* [ASSIGNMENT]:
Below are the entries; give again exactly the lines from the one mentioning "bunlara da bakın" through the one mentioning "R LA PAZ (MSP).", inclusive.

*** Opening THE INPUT ***

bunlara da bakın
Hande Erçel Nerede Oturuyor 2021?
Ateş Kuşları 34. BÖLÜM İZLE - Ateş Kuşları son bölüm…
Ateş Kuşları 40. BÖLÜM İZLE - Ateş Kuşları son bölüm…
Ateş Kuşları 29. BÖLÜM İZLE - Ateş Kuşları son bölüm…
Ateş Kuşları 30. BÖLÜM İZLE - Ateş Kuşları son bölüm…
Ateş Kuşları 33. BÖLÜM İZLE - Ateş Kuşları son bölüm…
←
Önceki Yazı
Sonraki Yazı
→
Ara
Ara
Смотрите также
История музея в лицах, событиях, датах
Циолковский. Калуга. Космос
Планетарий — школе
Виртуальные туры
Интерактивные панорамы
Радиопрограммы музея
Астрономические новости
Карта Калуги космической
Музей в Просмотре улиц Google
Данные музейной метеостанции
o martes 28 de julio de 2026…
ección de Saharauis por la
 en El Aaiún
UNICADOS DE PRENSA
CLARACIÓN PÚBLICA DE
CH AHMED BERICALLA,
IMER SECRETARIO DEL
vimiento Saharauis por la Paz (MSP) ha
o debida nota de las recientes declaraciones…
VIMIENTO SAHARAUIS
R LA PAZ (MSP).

*** Closing THE INPUT ***
*** Opening THE INPUT ***

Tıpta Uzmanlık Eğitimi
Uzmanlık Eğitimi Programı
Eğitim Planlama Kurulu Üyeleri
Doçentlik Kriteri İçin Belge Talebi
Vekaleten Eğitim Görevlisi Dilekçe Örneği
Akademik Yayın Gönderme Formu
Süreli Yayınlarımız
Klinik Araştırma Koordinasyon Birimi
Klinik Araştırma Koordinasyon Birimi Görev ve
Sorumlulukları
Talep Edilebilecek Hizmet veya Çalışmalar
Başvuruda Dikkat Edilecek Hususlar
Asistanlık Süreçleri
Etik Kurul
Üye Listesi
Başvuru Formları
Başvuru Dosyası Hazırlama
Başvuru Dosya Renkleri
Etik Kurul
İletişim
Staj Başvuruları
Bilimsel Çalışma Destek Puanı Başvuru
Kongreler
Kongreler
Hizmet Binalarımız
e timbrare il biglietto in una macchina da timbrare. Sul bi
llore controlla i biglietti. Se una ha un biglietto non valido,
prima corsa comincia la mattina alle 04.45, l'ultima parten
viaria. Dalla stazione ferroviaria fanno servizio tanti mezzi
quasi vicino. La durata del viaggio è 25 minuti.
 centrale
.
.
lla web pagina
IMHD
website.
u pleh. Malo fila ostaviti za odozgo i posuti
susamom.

*** Closing THE INPUT ***
*** Opening THE INPUT ***

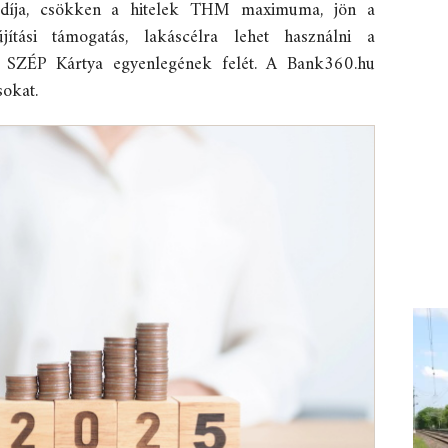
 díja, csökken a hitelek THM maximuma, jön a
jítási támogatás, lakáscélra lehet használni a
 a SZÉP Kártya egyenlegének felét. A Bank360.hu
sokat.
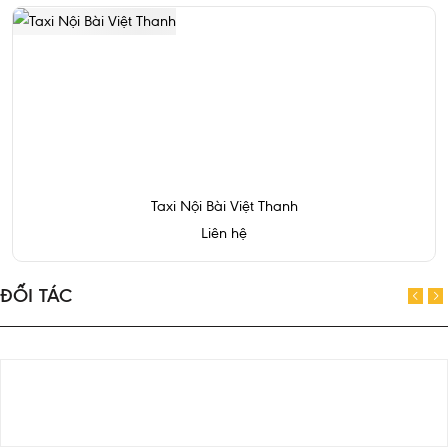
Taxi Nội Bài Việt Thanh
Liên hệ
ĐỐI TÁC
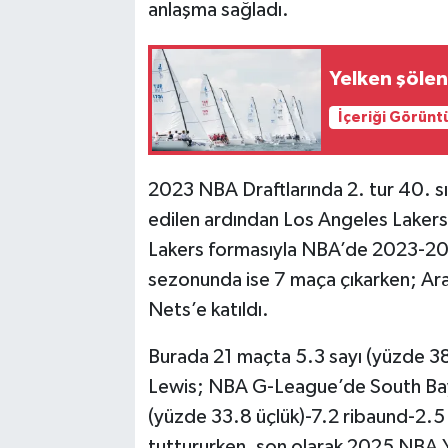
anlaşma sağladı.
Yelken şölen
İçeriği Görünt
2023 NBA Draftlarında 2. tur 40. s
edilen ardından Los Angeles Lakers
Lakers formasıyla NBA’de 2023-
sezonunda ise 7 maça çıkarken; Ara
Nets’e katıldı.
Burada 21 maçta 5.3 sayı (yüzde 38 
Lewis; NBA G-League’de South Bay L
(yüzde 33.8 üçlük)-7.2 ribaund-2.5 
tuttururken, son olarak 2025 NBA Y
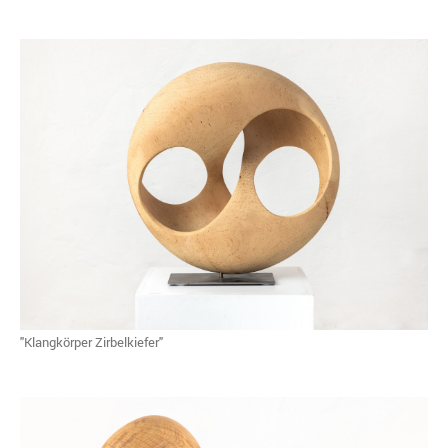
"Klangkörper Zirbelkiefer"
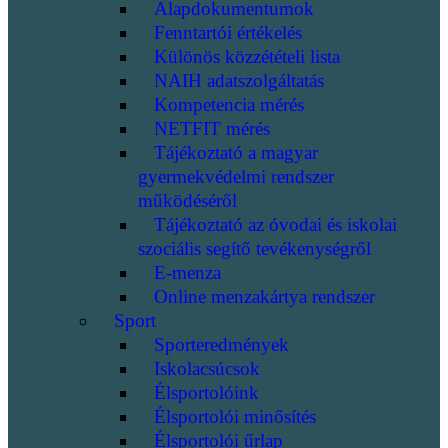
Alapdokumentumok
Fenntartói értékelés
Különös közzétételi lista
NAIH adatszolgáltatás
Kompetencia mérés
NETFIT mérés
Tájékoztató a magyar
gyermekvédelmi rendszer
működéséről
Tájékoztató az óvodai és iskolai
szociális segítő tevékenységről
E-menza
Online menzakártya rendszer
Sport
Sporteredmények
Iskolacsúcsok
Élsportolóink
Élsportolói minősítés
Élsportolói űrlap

*** Closing THE INPUT ***

* [ANSWER SPACE]:
bunlara da bakın
Hande Erçel Nerede Oturuyor 2021?
Ateş Kuşları 34. BÖLÜM İZLE - Ateş Kuşları son bölüm…
Ateş Kuşları 40. BÖLÜM İZLE - Ateş Kuşları son bölüm…
Ateş Kuşları 29. BÖLÜM İZLE - Ateş Kuşları son bölüm…
Ateş Kuşları 30. BÖLÜM İZLE - Ateş Kuşları son bölüm…
Ateş Kuşları 33. BÖLÜM İZLE - Ateş Kuşları son bölüm…
←
Önceki Yazı
Sonraki Yazı
→
Ara
Ara
Смотрите также
История музея в лицах, событиях, датах
Циолковский. Калуга. Космос
Планетарий — школе
Виртуальные туры
Интерактивные панорамы
Радиопрограммы музея
Астрономические новости
Карта Калуги космической
Музей в Просмотре улиц Google
Данные музейной метеостанции
o martes 28 de julio de 2026…
ección de Saharauis por la
 en El Aaiún
UNICADOS DE PRENSA
CLARACIÓN PÚBLICA DE
CH AHMED BERICALLA,
IMER SECRETARIO DEL
vimiento Saharauis por la Paz (MSP) ha
o debida nota de las recientes declaraciones…
VIMIENTO SAHARAUIS
R LA PAZ (MSP).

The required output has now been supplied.